La Secretaría de Gobernación aclara que el mecanismo deja de ser obligatorio y pasa a ser de orientación o indicativo.

Las diferencias entre los gobernadores con el subsecretario de Salud, Hugo López-Gatell, obligaron a la federación a replantear una vez más un mecanismo de coordinación, mientras México llega a la cifra récord de 50 mil 517 muertos por COVID-19.

La reunión semanal entre funcionarios federales y mandatarios de todas las entidades sirvió para que la secretaria de Gobernación, Olga Sánchez Cordero, pusiera sobre la mesa el quitarle la obligatoriedad al semáforo epidemiológico, para que se convierta en un instrumento que se ajuste “a la realidad social, económica y sanitaria de cada entidad”. Además, pidió a los mandatarios estatales, agrupados en la Conferencia Nacional de Gobernadores (Conago), “una nueva etapa” de colaboración.

El subsecretario de Prevención y Promoción de la Salud y vocero para la pandemia en México, López-Gatell, aseguró que no se trata de un “arrepentimiento de lo ya vivido”, sino del “lado b” o la segunda etapa de la respuesta a la epidemia.

Mientras que el gobernador de San Luis Potosí y presidente en turno de la Conago, Juan Manuel Carreras, confirmó que será el miércoles 19 de agosto cuando se reúnan todos los mandatarios de manera presencial con el presidente Andrés Manuel López Obrador en donde se tratará la estrategia ante la pandemia, el tema hacendario-fiscal, así como el regreso a clases.

La respuesta se da a una semana de que un grupo de mandatarios, agrupados en la llamada Alianza Federalista, exigieran la renuncia del subsecretario López-Gatell, y luego de una reunión el lunes pasado con un selecto grupo de gobernadores convocados en el Palacio de Covián, sede de la Secretaría de Gobernación.
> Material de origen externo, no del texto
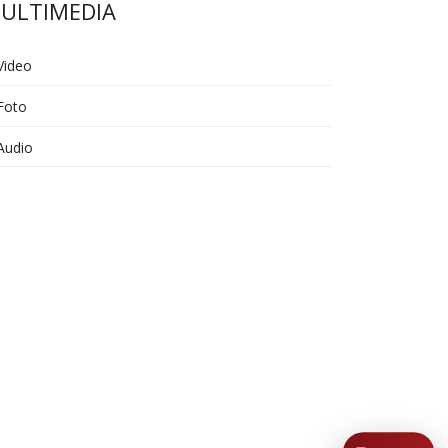
ULTIMEDIA
Video
Foto
Audio
AI asistent
Dobrodošli u KUD Baščaršija! 👋
B
Postavite pitanje o probama,
nastupima ili školi folklora.
POŠALJI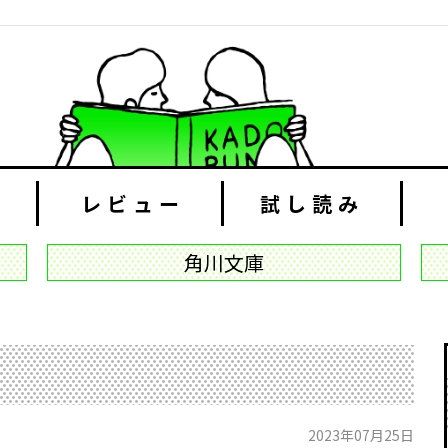
レビュー
試し読み
角川文庫
2023年07月25日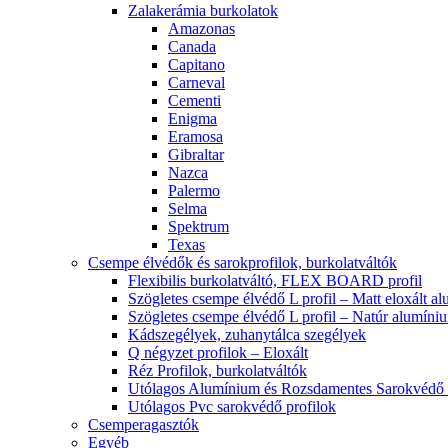
Zalakerámia burkolatok
Amazonas
Canada
Capitano
Carneval
Cementi
Enigma
Eramosa
Gibraltar
Nazca
Palermo
Selma
Spektrum
Texas
Csempe élvédők és sarokprofilok, burkolatváltók
Flexibilis burkolatváltó, FLEX BOARD profil
Szögletes csempe élvédő L profil – Matt eloxált a
Szögletes csempe élvédő L profil – Natúr alumíni
Kádszegélyek, zuhanytálca szegélyek
Q négyzet profilok – Eloxált
Réz Profilok, burkolatváltók
Utólagos Alumínium és Rozsdamentes Sarokvédő p
Utólagos Pvc sarokvédő profilok
Csemperagasztók
Egyéb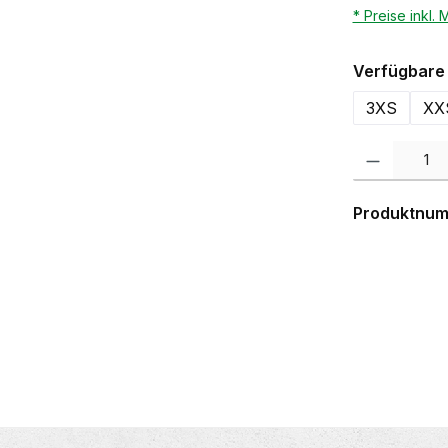
* Preise inkl.
Verfügbare 
3XS
XX
Produkt Anzahl:
Produktnu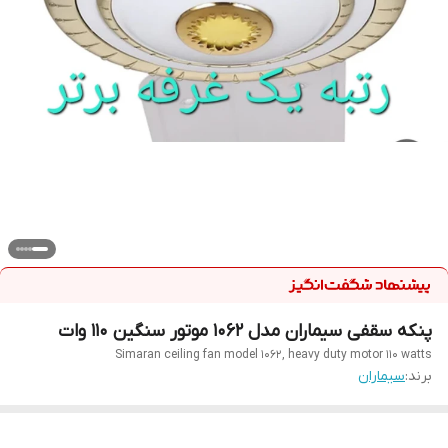
پنکه سقفی سیماران مدل ۱۰۶۲ موتور سنگین ۱۱۰ وات
Simaran ceiling fan model 1062, heavy duty motor 110 watts
برند:
سیماران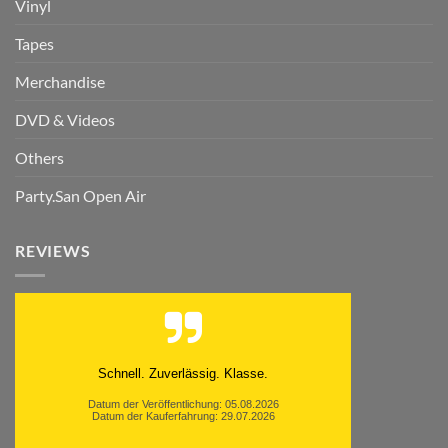
Vinyl
Tapes
Merchandise
DVD & Videos
Others
Party.San Open Air
REVIEWS
Schnell. Zuverlässig. Klasse.
Datum der Veröffentlichung: 05.08.2026
Datum der Kauferfahrung: 29.07.2026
Durante su participación, Olga Sánchez Cordero reconoció que existen “fricciones naturales, pero jamás un rompimiento”, por lo que hoy más que nunca, –aseguró– se deben mantener unidos.
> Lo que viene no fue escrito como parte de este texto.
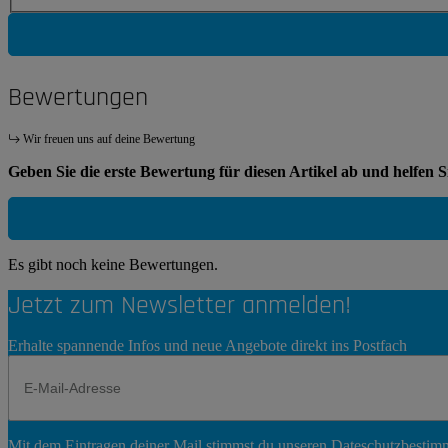
Bewertungen
Wir freuen uns auf deine Bewertung
Geben Sie die erste Bewertung für diesen Artikel ab und helfen 
Es gibt noch keine Bewertungen.
Jetzt zum Newsletter anmelden!
Erhalte spannende Infos und neue Angebote direkt ins Postfach
Newsletter
Mit dem Eintragen deiner Mail stimmst du unseren
Dateschutzbesti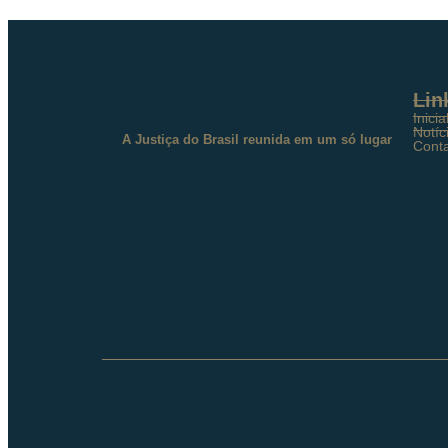
Lin
Inicia
Notíc
A Justiça do Brasil reunida em um só lugar
Cont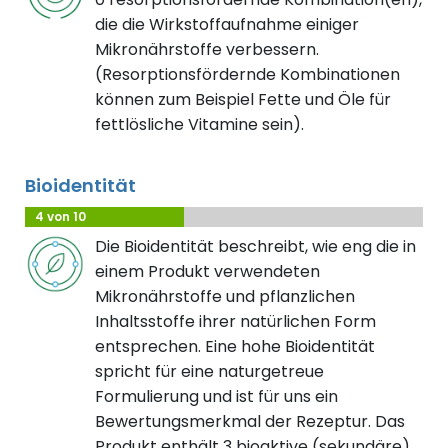
die die Wirkstoffaufnahme einiger
Mikronährstoffe verbessern.
(Resorptionsfördernde Kombinationen
können zum Beispiel Fette und Öle für
fettlösliche Vitamine sein).
Bioidentität
4 von 10
Die Bioidentität beschreibt, wie eng die in
einem Produkt verwendeten
Mikronährstoffe und pflanzlichen
Inhaltsstoffe ihrer natürlichen Form
entsprechen. Eine hohe Bioidentität
spricht für eine naturgetreue
Formulierung und ist für uns ein
Bewertungsmerkmal der Rezeptur. Das
Produkt enthält 3 bioaktive (sekundäre)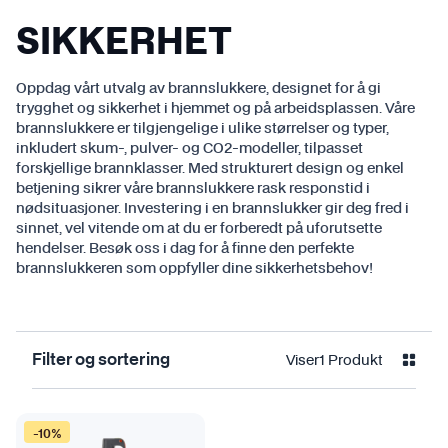
SIKKERHET
Oppdag vårt utvalg av brannslukkere, designet for å gi
trygghet og sikkerhet i hjemmet og på arbeidsplassen. Våre
brannslukkere er tilgjengelige i ulike størrelser og typer,
inkludert skum-, pulver- og CO2-modeller, tilpasset
forskjellige brannklasser. Med strukturert design og enkel
betjening sikrer våre brannslukkere rask responstid i
nødsituasjoner. Investering i en brannslukker gir deg fred i
sinnet, vel vitende om at du er forberedt på uforutsette
hendelser. Besøk oss i dag for å finne den perfekte
brannslukkeren som oppfyller dine sikkerhetsbehov!
Viser
1 Produkt
Filter og sortering
-10%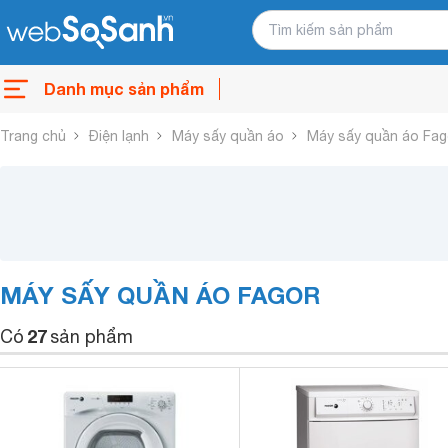
Danh mục sản phẩm
Trang chủ
Điện lạnh
Máy sấy quần áo
Máy sấy quần áo Fag
MÁY SẤY QUẦN ÁO FAGOR
27
Có
sản phẩm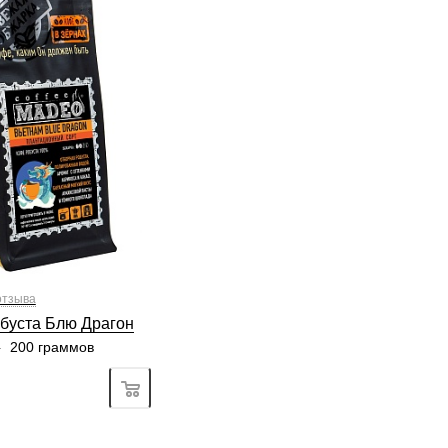
рки
средняя
без кислинки
тый
обусты
100 %
хис, шоколад
2/6
3
4
5
6
5/6
3
4
5
6
6/6
2
3
4
5
6
6/6
3
4
5
6
отзыва
буста Блю Драгон
—
200 граммов
Подробно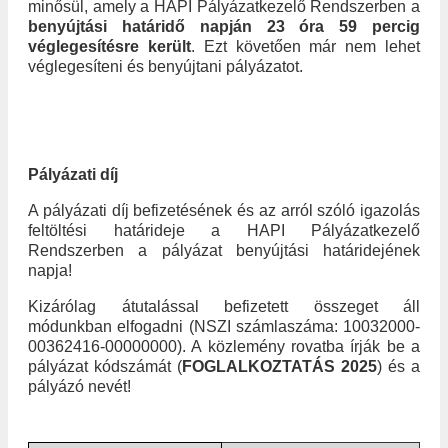
minősül, amely a HAPI Pályázatkezelő Rendszerben a
benyújtási határidő napján 23 óra 59 percig
véglegesítésre került
. Ezt követően már nem lehet
véglegesíteni és benyújtani pályázatot.
Pályázati díj
A pályázati díj befizetésének és az arról szóló igazolás
feltöltési határideje a HAPI Pályázatkezelő
Rendszerben a pályázat benyújtási határidejének
napja!
Kizárólag átutalással befizetett összeget áll
módunkban elfogadni (NSZI számlaszáma: 10032000-
00362416-00000000). A közlemény rovatba írják be a
pályázat kódszámát (
FOGLALKOZTATÁS 2025
) és a
pályázó nevét!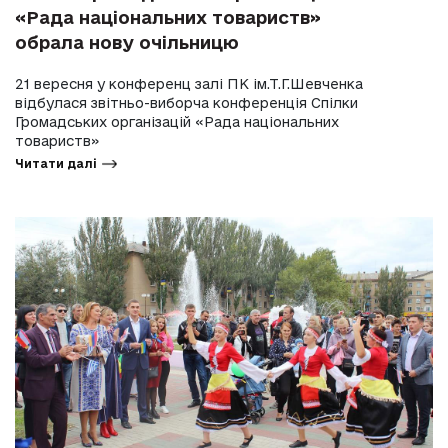
«Рада національних товариств»
обрала нову очільницю
21 вересня у конференц залі ПК ім.Т.Г.Шевченка
відбулася звітньо-виборча конференція Спілки
Громадських організацій «Рада національних
товариств»
Читати далі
De acuerdo con el planteamiento elaborado por la Federación, se generarán mesas técnicas que tendrían como sede la Comisión Nacional de Salud, que servirían para plantear modificaciones a la metodología y a los aspectos cualitativos del semáforo con la finalidad de ajustarlo a la realidad de cada entidad.

En concreto, el semáforo epidemiológico dejaría de ser obligatorio para ser de orientación o indicativo; lo que abriría la posibilidad de que el semáforo funcione de manera regional.

También se planteó que los resultados del riesgo evaluado, el color del semáforo, sea comunicado directamente a cada entidad y no de manera generalizada, “a fin de promover un mayor rango de adaptabilidad”; así como el dejar de llamar “actividades esenciales” para acuñar el término “actividades asociadas a mayor o menor riesgo”.

“Pero siempre, siempre con el consenso de ustedes, siempre contando con su valiosa participación”, señaló la funcionaria federal .

En su oportunidad, López-Gatell insistió en que ha sido acertado el manejo de la pandemia durante los primeros cinco meses, “pero ante una epidemia prolongada –dos, tres o más años de duración– se requiere un nuevo abordaje”.

“No es que la revisión implique un arrepentimiento de lo ya vivido, sino la necesidad de prepararnos para una etapa que por su duración y el peso que tiene en la economía en la sociedad, requiere otros abordajes complementarios”, enfatizó.

En el encuentro, el gobernador de San Luis Potosí destacó la reunión de la que será anfitrión para el 19 de agosto en la que, no descartó que se presenten “acuerdos de carácter fiscal en beneficio del país”; mientras que en el terreno educativo”.

Por lo pronto, la propuesta final será presentada ante la Comisión Nacional de Salud para su revisión, y en su caso, aprobación, para ser dado a conocer en la sesión plenaria en la que participará el titular del Ejecutivo federal.